* _Goal of the exercise_
Answer with the exact lines of the following material from the one containing "释后总市值为23亿美元！" through the one containing "公司旗下一起作业已经服务全国超过90万教师、", both end lines included.

* _Study material_

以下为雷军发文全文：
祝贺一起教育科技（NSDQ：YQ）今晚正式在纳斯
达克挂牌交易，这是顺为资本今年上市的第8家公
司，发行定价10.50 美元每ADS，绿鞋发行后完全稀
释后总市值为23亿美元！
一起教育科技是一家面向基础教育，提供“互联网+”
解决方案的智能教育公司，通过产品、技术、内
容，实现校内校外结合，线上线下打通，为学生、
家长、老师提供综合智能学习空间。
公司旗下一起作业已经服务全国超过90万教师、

...

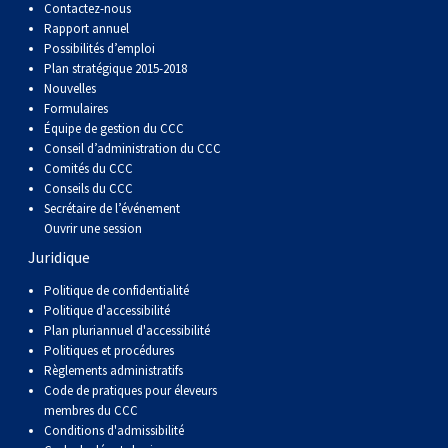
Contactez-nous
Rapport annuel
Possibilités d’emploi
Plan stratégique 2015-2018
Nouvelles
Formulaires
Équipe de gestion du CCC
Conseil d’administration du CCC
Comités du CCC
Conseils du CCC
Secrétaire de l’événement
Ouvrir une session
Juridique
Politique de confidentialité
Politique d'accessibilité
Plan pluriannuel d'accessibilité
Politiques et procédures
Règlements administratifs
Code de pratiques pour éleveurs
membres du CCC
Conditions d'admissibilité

* _Solution to this exercise_
释后总市值为23亿美元！
一起教育科技是一家面向基础教育，提供“互联网+”
解决方案的智能教育公司，通过产品、技术、内
容，实现校内校外结合，线上线下打通，为学生、
家长、老师提供综合智能学习空间。
公司旗下一起作业已经服务全国超过90万教师、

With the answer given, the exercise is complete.